Microsoft Azure AI offerings landscape has been changing at a rapid pace. This change also leads to changes in the nomenclature which creates confusion among the developer community. One of the questions I have come across is the difference between Azure AI Foundry Project and Azure AI Foundry Hub Project. This article is an effort to provide clarity to this question.
Azure AI Foundry supports two types of projects: An Azure AI Foundry project and a Hub-Based project. To get a better understanding of the difference between Azure AI Foundry Project and Azure AI Hub Project, let us take a step back and get some historical perspective. Lets start with the following diagram.

Fig 1: Relationship between Data Science, Machine Learning and AI
You might have come across this diagram before. AI is built on top of ML models. Hence there is an overlap between the toolset used for managing the lifecycle of AI and ML solutions. The same is true for Azure AI toolset as well.
The current Azure ML service (introduced around late 2018) provides a comprehensive, enterprise-ready platform for the entire ML lifecycle, supporting both visual no-code designers. Within this platform, the concept of a “hub” emerged as a foundational workspace for managing security, data access, and core configurations across multiple related projects.
In Azure AI Foundry, the concept of a hub is similarly employed. A Hub groups one or more projects under shared configurations (networking, identity, storage, policy) so that teams or departments can collaborate while inheriting the same enterprise controls.
There is no confusion until here. The confusion starts from the fact that the type of the project created under an AI Foundry resource is different from the project created under a Hub. This can be seen in the resource view in your Azure Portal. In addition to this the project created under Azure AI Foundry resource is not available to be added to a Hub.
The reason for this difference is the historical perspective described earlier. Hub is more of a legacy support carried from Azure machine learning studio. There is no clear strategy from Microsoft on how Hub as a feature will shape up in future foundry releases.
As of now, Azure AI Foundry Project is the recommended option by Microsoft for most of your AI solutions.
Let us understand the details of each project type to understand the difference in more detail.
Azure AI Foundry project
- Azure AI Foundry project is a container for access management, data upload, integration, testing, deployment, and monitoring. This lets you keep your work separated between use cases without needing to create extra Azure resources. Projects function as folders to group related work.
- Azure AI Foundry project is managed under an Azure AI Foundry resource. (Please refer to the article “Azure AI Foundry Overview” for more details in Azure AI Foundry Resource)
- You can create multiple AI Foundry projects on an existing AI Foundry resource to enable team collaboration and shared resource access including security, deployments, and connected tools.

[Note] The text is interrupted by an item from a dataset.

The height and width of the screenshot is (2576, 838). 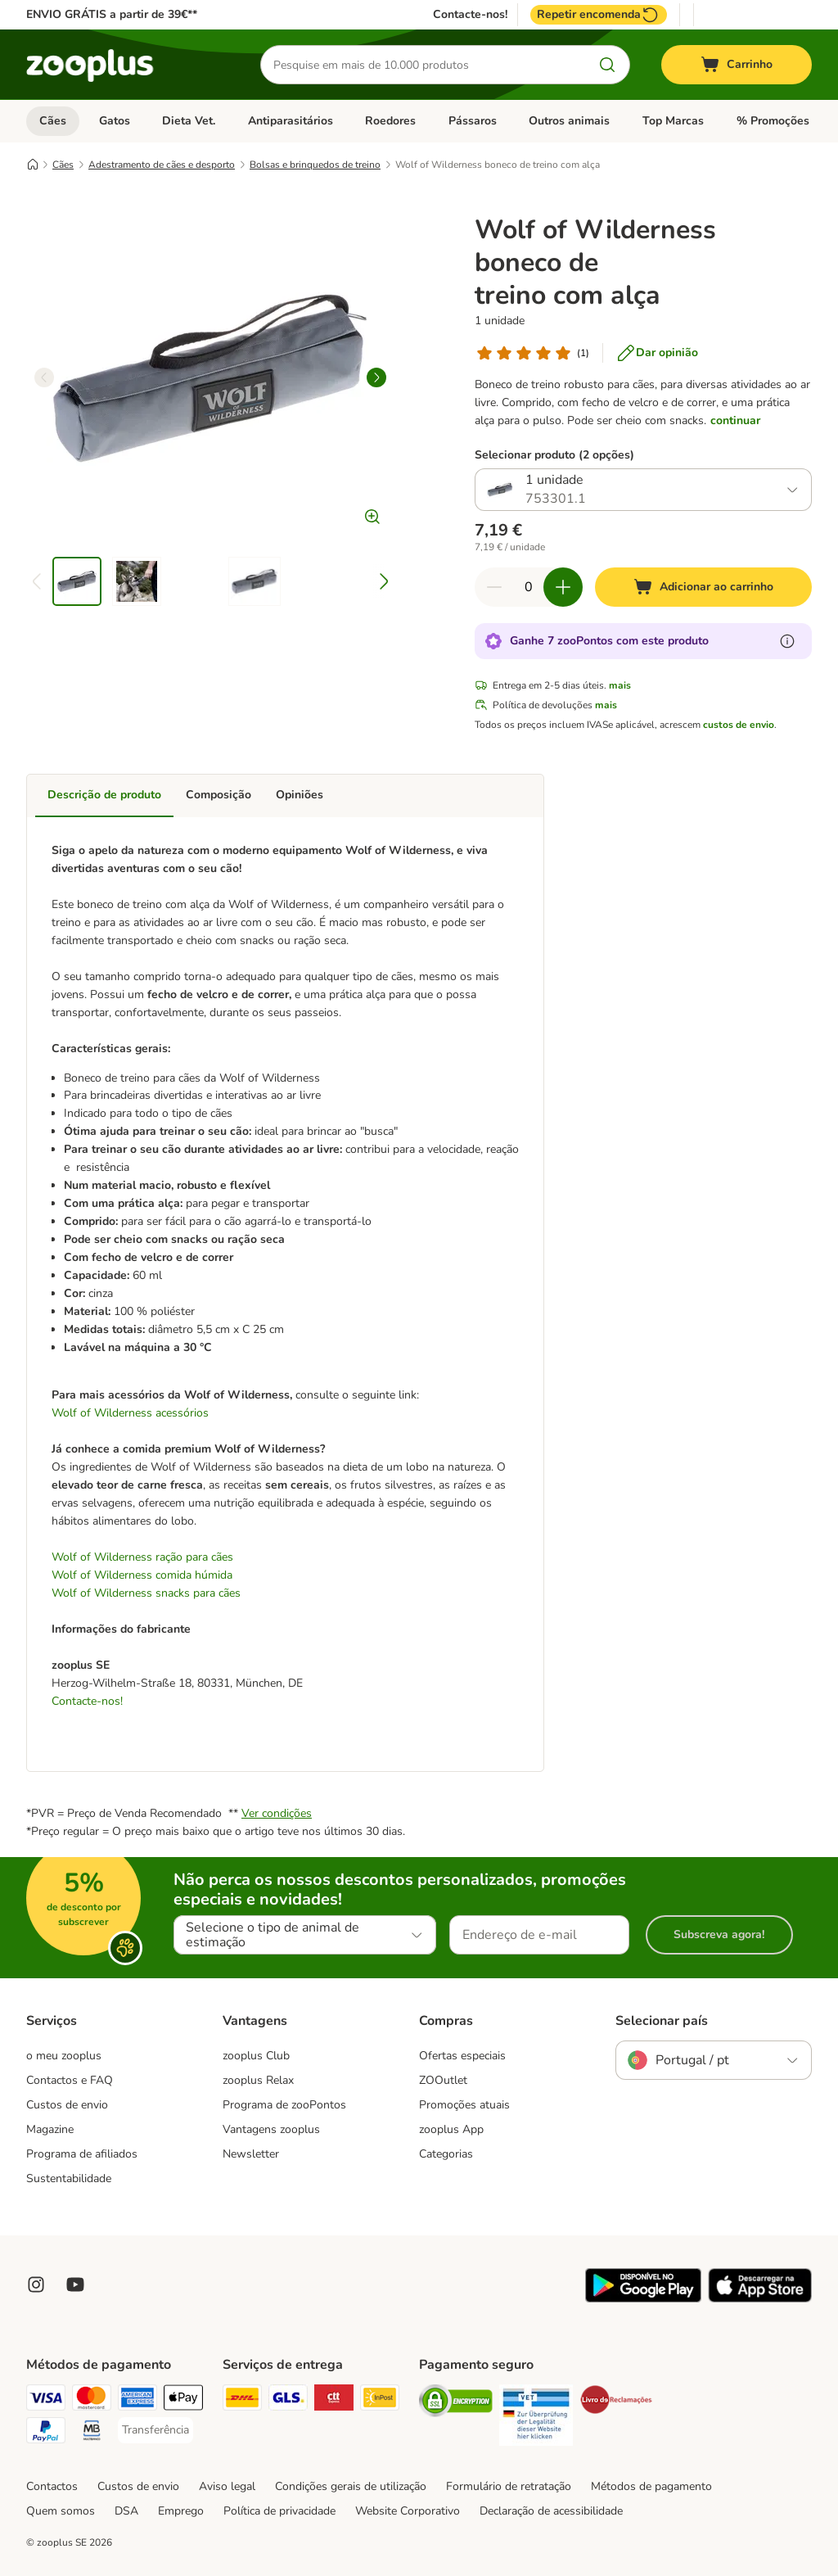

Fig 2: Azure AI Foundry Project Organization
Azure AI Foundry Hub project
- An Azure AI Foundry Hub project is managed under an Azure AI Hub resource. The hub defines the overall boundary for that project’s activities.
- The “Hub Project” was necessary as a bridge to existing or specialized Azure Machine Learning capabilities while Microsoft developed the more integrated, application-centric “Foundry Project” as its go-to platform for general generative AI development
- Hub projects can be used in Azure AI Foundry and Azure Machine Learning studio.
- Azure AI Hub is required for selected use cases. Some of these use cases are Model Fine Tuning, Model Evaluation and Prompt Flow
- Hubs and Projects are containers for project organization. The AI Hub project still requires a connection to the Azure AI Foundry resource to access core AI capabilities and deployed models.

Fig 3: Azure AI Foundry Hub Project Organization
Which type of project do I need?
In general, you should use an Azure AI Foundry project if you are looking to build agents or work with models.
Use a hub-based project when you need features that are not available in an Azure AI Foundry project. See the following table for more on feature availability.

Fig 4: Which project to use when
Azure AI environment is changing at a fast pace and hence it is advisable to check the latest documentation for the most up-to-date offerings.